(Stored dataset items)
..........

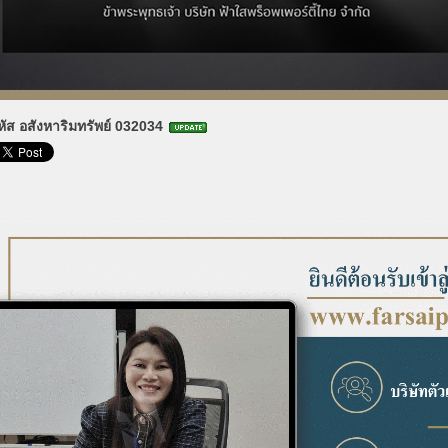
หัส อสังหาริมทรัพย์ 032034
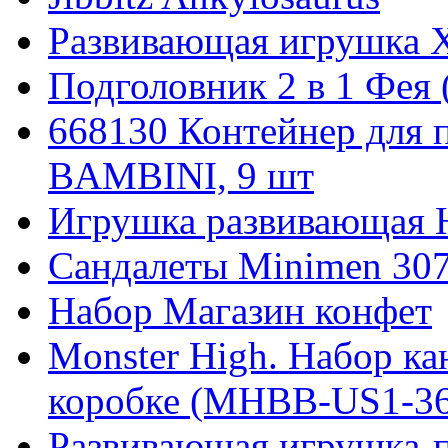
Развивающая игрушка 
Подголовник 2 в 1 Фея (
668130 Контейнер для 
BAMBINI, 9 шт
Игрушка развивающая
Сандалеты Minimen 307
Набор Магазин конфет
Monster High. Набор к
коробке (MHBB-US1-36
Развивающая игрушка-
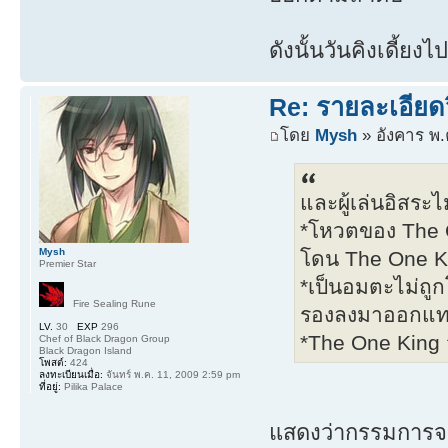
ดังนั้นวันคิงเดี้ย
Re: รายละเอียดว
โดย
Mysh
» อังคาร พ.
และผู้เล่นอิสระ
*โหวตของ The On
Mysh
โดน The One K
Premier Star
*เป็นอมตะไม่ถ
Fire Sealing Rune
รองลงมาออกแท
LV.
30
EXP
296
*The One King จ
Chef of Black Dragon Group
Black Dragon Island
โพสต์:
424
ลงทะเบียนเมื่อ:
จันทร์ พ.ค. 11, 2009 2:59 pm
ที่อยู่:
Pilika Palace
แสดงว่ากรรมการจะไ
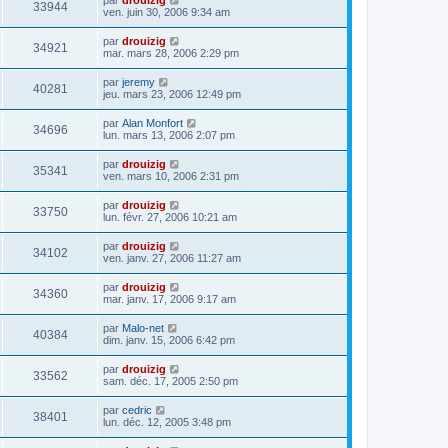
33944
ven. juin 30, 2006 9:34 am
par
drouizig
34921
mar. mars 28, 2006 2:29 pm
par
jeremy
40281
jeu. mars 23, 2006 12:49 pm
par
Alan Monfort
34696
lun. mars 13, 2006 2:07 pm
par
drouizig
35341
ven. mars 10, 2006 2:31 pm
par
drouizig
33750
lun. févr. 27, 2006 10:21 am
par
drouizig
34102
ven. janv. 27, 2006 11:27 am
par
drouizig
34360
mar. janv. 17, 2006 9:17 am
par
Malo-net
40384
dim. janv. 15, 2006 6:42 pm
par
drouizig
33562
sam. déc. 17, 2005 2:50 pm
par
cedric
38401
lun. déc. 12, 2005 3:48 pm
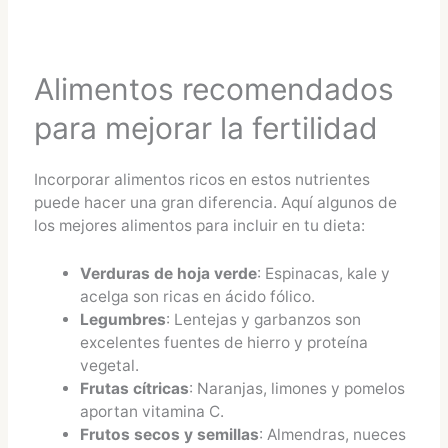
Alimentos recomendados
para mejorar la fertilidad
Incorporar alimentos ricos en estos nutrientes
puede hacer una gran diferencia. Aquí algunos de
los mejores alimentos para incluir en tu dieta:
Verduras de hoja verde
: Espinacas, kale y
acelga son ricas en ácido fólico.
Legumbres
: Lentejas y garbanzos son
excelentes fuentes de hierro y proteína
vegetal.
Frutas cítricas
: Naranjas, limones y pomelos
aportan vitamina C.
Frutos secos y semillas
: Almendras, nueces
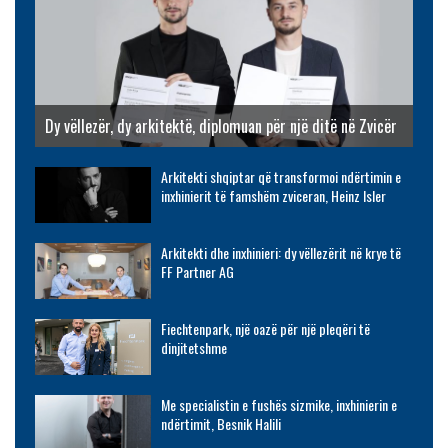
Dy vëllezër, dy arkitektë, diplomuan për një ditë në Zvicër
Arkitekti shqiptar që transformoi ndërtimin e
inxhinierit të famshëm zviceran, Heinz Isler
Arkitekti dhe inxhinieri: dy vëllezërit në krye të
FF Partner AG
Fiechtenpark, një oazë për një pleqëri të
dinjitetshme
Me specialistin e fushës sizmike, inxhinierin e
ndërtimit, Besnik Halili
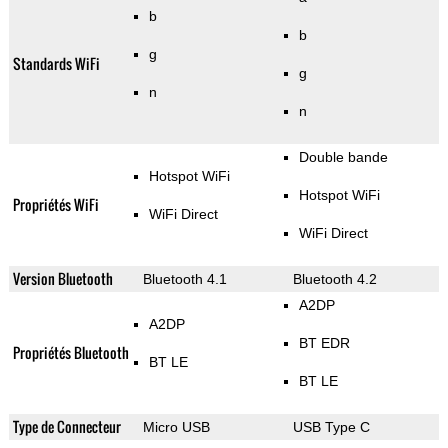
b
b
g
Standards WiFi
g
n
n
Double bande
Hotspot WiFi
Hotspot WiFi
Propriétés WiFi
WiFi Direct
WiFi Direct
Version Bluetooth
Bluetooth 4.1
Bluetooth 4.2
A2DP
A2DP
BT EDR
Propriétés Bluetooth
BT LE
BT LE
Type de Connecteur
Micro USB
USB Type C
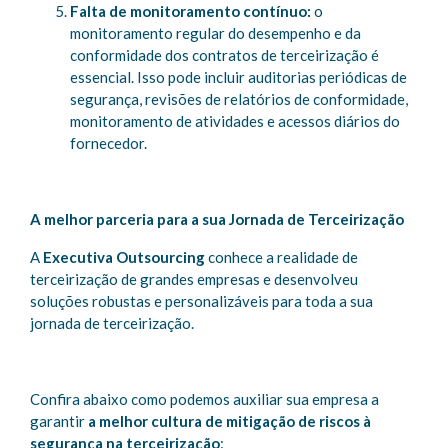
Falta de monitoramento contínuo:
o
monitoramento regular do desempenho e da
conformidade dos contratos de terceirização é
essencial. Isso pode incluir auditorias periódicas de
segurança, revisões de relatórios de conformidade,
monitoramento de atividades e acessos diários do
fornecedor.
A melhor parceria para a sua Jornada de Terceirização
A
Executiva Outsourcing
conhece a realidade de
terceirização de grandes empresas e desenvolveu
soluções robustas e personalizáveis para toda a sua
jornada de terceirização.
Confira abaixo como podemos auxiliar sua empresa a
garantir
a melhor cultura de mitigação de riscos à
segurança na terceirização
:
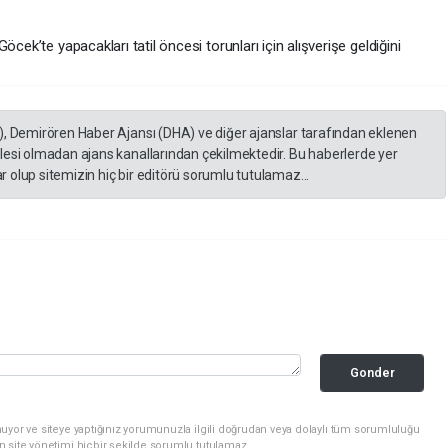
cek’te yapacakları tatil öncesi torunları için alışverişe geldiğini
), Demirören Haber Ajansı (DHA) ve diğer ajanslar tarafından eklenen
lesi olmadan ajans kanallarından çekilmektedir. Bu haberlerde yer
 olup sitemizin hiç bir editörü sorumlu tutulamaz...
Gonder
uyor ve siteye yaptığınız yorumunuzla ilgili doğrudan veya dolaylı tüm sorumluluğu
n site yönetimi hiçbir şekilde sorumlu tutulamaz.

..........

Exercise details>
Work through the entries above and report the number of lines that include "Black", with nothing else.

Answer>
2